Refugee accommodation near Stockholm
Refugee accommodation like this one near Stockholm according to police now in the grip of organised crime gangsGetty

Organised crime gangs are operating in and running refugee accommodation across Sweden, according to Sveriges Radio (SR).

Criminal gangs were found to have infiltrated refugee accommodation in all seven of the country's police regions, intelligence sources told the broadcaster.

Last year Sweden received more refugees per capita than any other European country, with 163,00 applying for asylum in the Scandinavian nation of 9.8 million people.

The West, North, Bergslagen and Central regions all reported criminal activity at refugee accommodation. The Central region featured the highest number of residencies where criminals had a presence.
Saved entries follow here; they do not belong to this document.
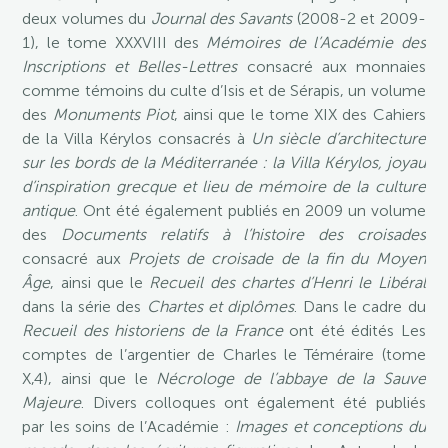
deux volumes du
Journal des Savants
(2008-2 et 2009-
1), le tome XXXVIII des
Mémoires de l’Académie des
Inscriptions et Belles-Lettres
consacré aux monnaies
comme témoins du culte d’Isis et de Sérapis, un volume
des
Monuments Piot
, ainsi que le tome XIX des Cahiers
de la Villa Kérylos consacrés à
Un siècle d’architecture
sur les bords de la Méditerranée : la Villa Kérylos, joyau
d’inspiration grecque et lieu de mémoire de la culture
antique
. Ont été également publiés en 2009 un volume
des
Documents relatifs à l’histoire des croisades
consacré aux
Projets de croisade de la fin du Moyen
Âge
, ainsi que le
Recueil des chartes d’Henri le Libéral
dans la série des
Chartes et diplômes
. Dans le cadre du
Recueil des historiens de la France
ont été édités Les
comptes de l’argentier de Charles le Téméraire (tome
X,4), ainsi que le
Nécrologe de l’abbaye de la Sauve
Majeure
. Divers colloques ont également été publiés
par les soins de l’Académie :
Images et conceptions du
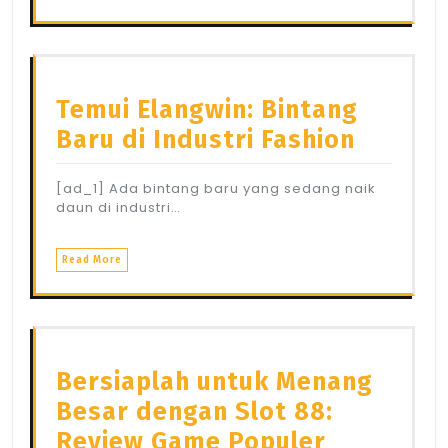
Temui Elangwin: Bintang
Baru di Industri Fashion
[ad_1] Ada bintang baru yang sedang naik
daun di industri…
Read More
Bersiaplah untuk Menang
Besar dengan Slot 88:
Review Game Populer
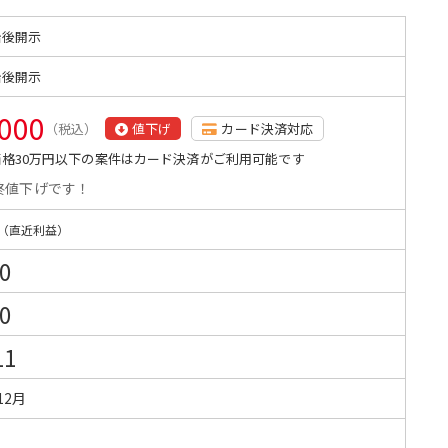
始後開示
始後開示
,000
（税込）
値下げ
カード決済対応
格30万円以下の案件はカード決済がご利用可能です
終値下げです！
（直近利益）
0
0
11
12月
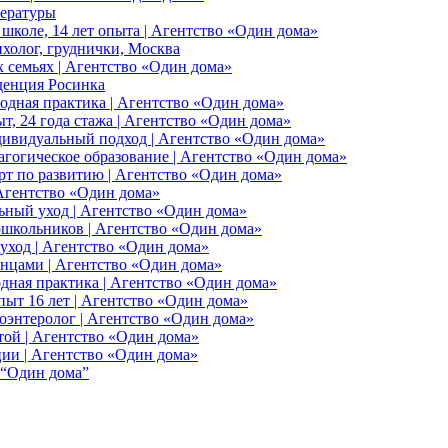
тературы
 школе, 14 лет опыта | Агентство «Один дома»
ихолог, груднички, Москва
 семьях | Агентство «Один дома»
иденция Росинка
одная практика | Агентство «Один дома»
т, 24 года стажа | Агентство «Один дома»
индивидуальный подход | Агентство «Один дома»
агогическое образование | Агентство «Один дома»
ерт по развитию | Агентство «Один дома»
 Агентство «Один дома»
ьный уход | Агентство «Один дома»
дошкольников | Агентство «Один дома»
 уход | Агентство «Один дома»
денцами | Агентство «Один дома»
дная практика | Агентство «Один дома»
пыт 16 лет | Агентство «Один дома»
оэнтеролог | Агентство «Один дома»
хтой | Агентство «Один дома»
ции | Агентство «Один дома»
 “Один дома”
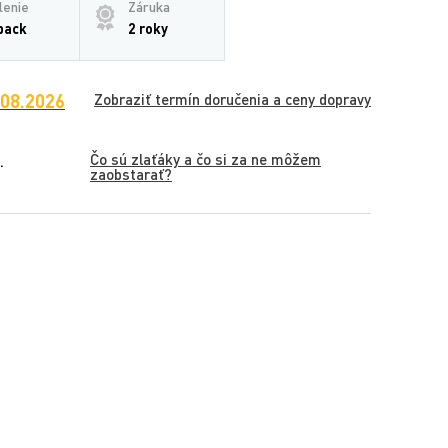
lenie
Záruka
pack
2 roky
.08.2026
Zobraziť termín doručenia a ceny dopravy
Čo sú zlaťáky a čo si za ne môžem
.
zaobstarať?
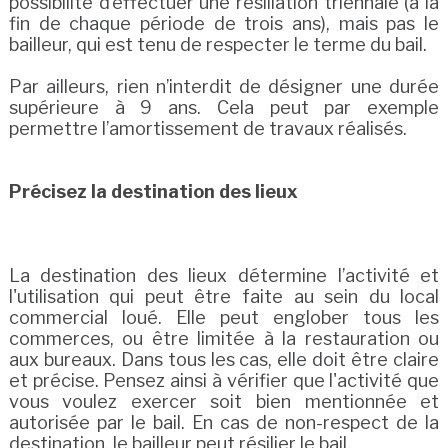
possibilité d’effectuer une résiliation triennale (à la
fin de chaque période de trois ans), mais pas le
bailleur, qui est tenu de respecter le terme du bail.
Par ailleurs, rien n’interdit de désigner une durée
supérieure à 9 ans. Cela peut par exemple
permettre l’amortissement de travaux réalisés.
Précisez la destination des lieux
La destination des lieux détermine l’activité et
l'utilisation qui peut être faite au sein du local
commercial loué. Elle peut englober tous les
commerces, ou être limitée à la restauration ou
aux bureaux. Dans tous les cas, elle doit être claire
et précise. Pensez ainsi à vérifier que l'activité que
vous voulez exercer soit bien mentionnée et
autorisée par le bail. En cas de non-respect de la
destination, le bailleur peut résilier le bail.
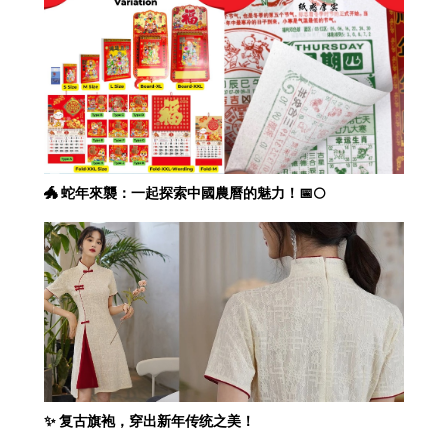
🐲 蛇年來襲：一起探索中國農曆的魅力！📅🌕
✨ 复古旗袍，穿出新年传统之美！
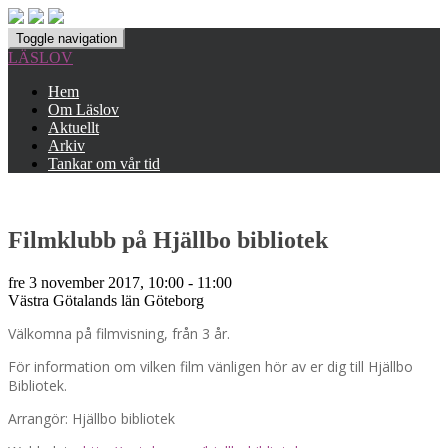
Toggle navigation
LÄSLOV
Hem
Om Läslov
Aktuellt
Arkiv
Tankar om vår tid
Filmklubb på Hjällbo bibliotek
fre 3 november 2017, 10:00 - 11:00
Västra Götalands län
Göteborg
Välkomna på filmvisning, från 3 år.
För information om vilken film vänligen hör av er dig till Hjällbo
Bibliotek.
Arrangör: Hjällbo bibliotek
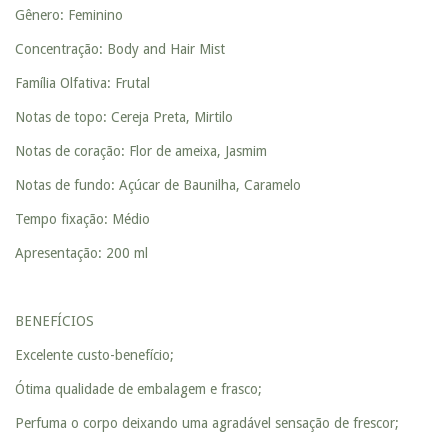
Gênero: Feminino
Concentração: Body and Hair Mist
Família Olfativa: Frutal
Notas de topo: Cereja Preta, Mirtilo
Notas de coração: Flor de ameixa, Jasmim
Notas de fundo: Açúcar de Baunilha, Caramelo
Tempo fixação: Médio
Apresentação: 200 ml
BENEFÍCIOS
Excelente custo-benefício;
Ótima qualidade de embalagem e frasco;
Perfuma o corpo deixando uma agradável sensação de frescor;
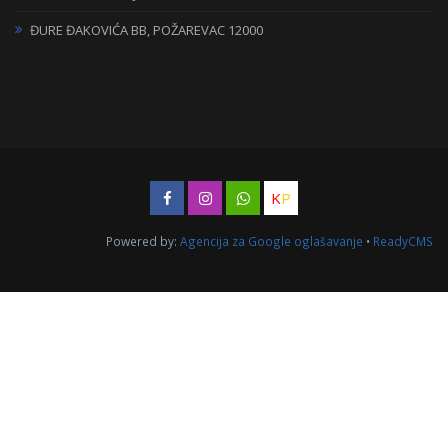
ĐURE ĐAKOVIĆA BB, POŽAREVAC 12000
K
P
Powered by:
Agencija za Google oglašavanje
•
ReadyCMS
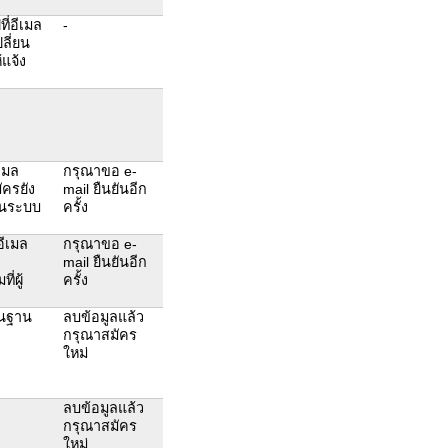
ี่อีเมล
-
ลี่ยน
แจ้ง
เมล
กรุณาขอ e-
ัครยัง
mail ยืนยันอีก
งานระบบ
ครั้ง
อีเมล
กรุณาขอ e-
mail ยืนยันอีก
่ผู้
ครั้ง
ในฐาน
ลบข้อมูลแล้ว
กรุณาสมัคร
ใหม่
ลบข้อมูลแล้ว
กรุณาสมัคร
ใหม่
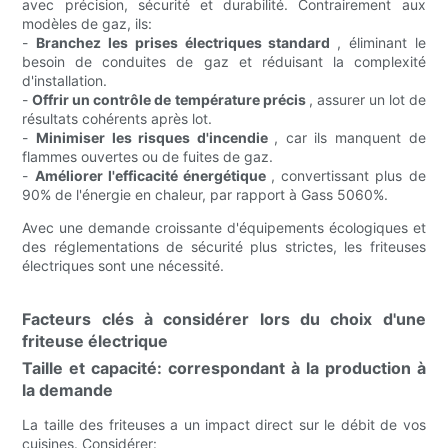
avec précision, sécurité et durabilité. Contrairement aux
modèles de gaz, ils:
-
Branchez les prises électriques standard
, éliminant le
besoin de conduites de gaz et réduisant la complexité
d'installation.
-
Offrir un contrôle de température précis
, assurer un lot de
résultats cohérents après lot.
-
Minimiser les risques d'incendie
, car ils manquent de
flammes ouvertes ou de fuites de gaz.
-
Améliorer l'efficacité énergétique
, convertissant plus de
90% de l'énergie en chaleur, par rapport à Gass 5060%.
Avec une demande croissante d'équipements écologiques et
des réglementations de sécurité plus strictes, les friteuses
électriques sont une nécessité.
Facteurs clés à considérer lors du choix d'une
friteuse électrique
Taille et capacité: correspondant à la production à
la demande
La taille des friteuses a un impact direct sur le débit de vos
cuisines. Considérer:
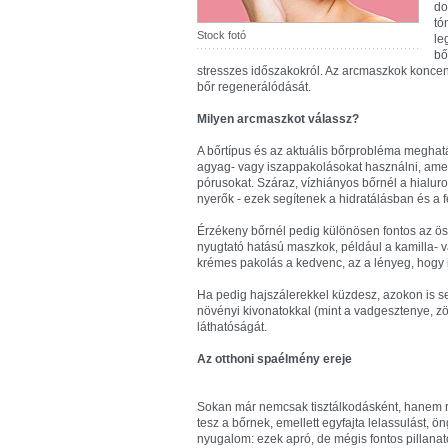
do
tó
Stock fotó
le
bő
stresszes időszakokról. Az arcmaszkok koncen
bőr regenerálódását.
Milyen arcmaszkot válassz?
A bőrtípus és az aktuális bőrprobléma meghat
agyag- vagy iszappakolásokat használni, amely
pórusokat. Száraz, vízhiányos bőrnél a hialur
nyerők - ezek segítenek a hidratálásban és a 
Érzékeny bőrnél pedig különösen fontos az ös
nyugtató hatású maszkok, például a kamilla- va
krémes pakolás a kedvenc, az a lényeg, hogy il
Ha pedig hajszálerekkel küzdesz, azokon is se
növényi kivonatokkal (mint a vadgesztenye, zö
láthatóságát.
Az otthoni spaélmény ereje
Sokan már nemcsak tisztálkodásként, hanem ri
tesz a bőrnek, emellett egyfajta lelassulást, 
nyugalom: ezek apró, de mégis fontos pillanat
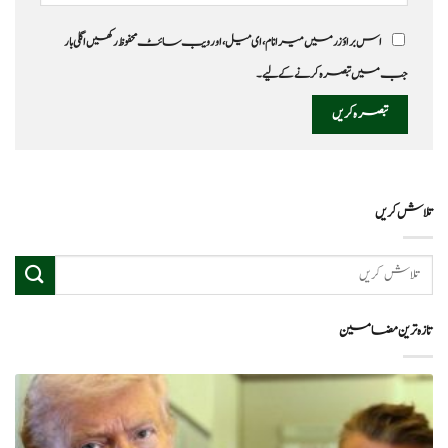
اس براؤزر میں میرا نام، ای میل، اور ویب سائٹ محفوظ رکھیں اگلی بار
جب میں تبصرہ کرنے کےلیے۔
تلاش کریں
تازہ ترین مضامین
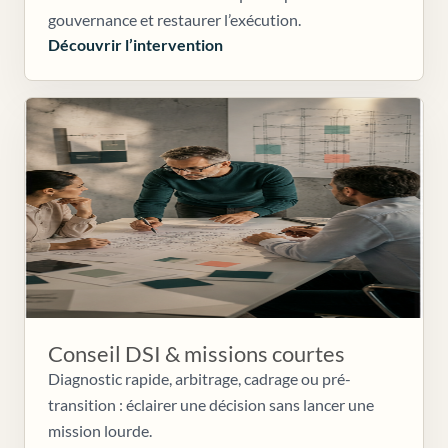
gouvernance et restaurer l’exécution.
Découvrir l’intervention
Conseil DSI & missions courtes
Diagnostic rapide, arbitrage, cadrage ou pré-
transition : éclairer une décision sans lancer une
mission lourde.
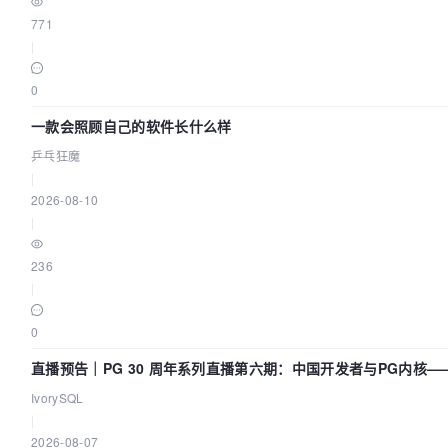
771
|
0
一款会照顾自己的软件长什么样
乒乓狂魔
|
2026-08-10
|
236
|
0
直播预告｜PG 30 周年系列直播第六期：中国开发者与PG内核
们贡献了什么？
IvorySQL
|
2026-08-07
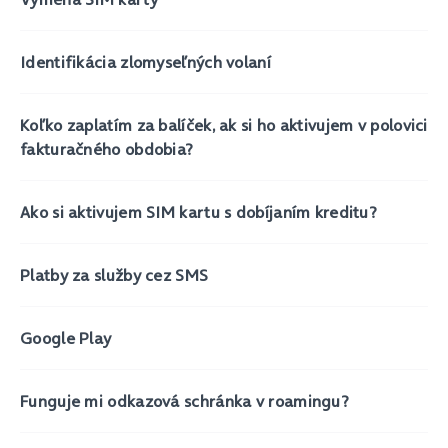
Identifikácia zlomyseľných volaní
Koľko zaplatím za balíček, ak si ho aktivujem v polovici
fakturačného obdobia?
Ako si aktivujem SIM kartu s dobíjaním kreditu?
Platby za služby cez SMS
Google Play
Funguje mi odkazová schránka v roamingu?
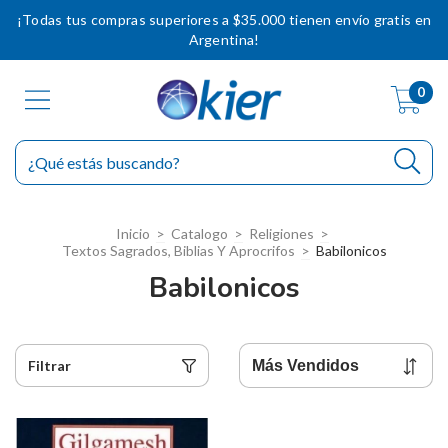
¡Todas tus compras superiores a $35.000 tienen envío gratis en
Argentina!
0
Inicio
>
Catalogo
>
Religiones
>
Textos Sagrados, Biblias Y Aprocrifos
>
Babilonicos
Babilonicos
Filtrar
The Swedish police National Operations Department's (NOA) head of intelligence, Linda Straaf, said the organised crime gangs were involved in procurement for refugee accommodation, and there were fears that they would seek to exploit vulnerable refugees.

"Examples are prostitution, or taking advantage of people in vulnerable positions through illegal labour," she said.

The Swedish government estimates 40 billion Swedish crowns ($4.8 billion; £3.2 bn) will be spent on immigration and integration, four percent of the country's 2016 budget. In 2015, 60 new contractors started competing with the 150 in existence for the 1.4 bn krona paid out to provide emergency accommodation for refugees.

In January, police were criticised for failing to cope with rising crime at refugee centres, after 22-year-old refugee centre worker Alexandra Mezher was stabbed to death by a 15-year-old boy at a refugee centre in Gothenburg. Police said they urgently needed up to 2,500 new officers to cope with the demands of securing borders, deporting failed asylum seekers, and responding to reports of crime in refugee centres.

In January Europol revealed that at least 10,000 unaccompanied child refugees had gone missing after arriving in Europe, and warned that vulnerable minors were being targeted by criminal gangs. In Sweden alone, 1,000 children remained unaccounted for.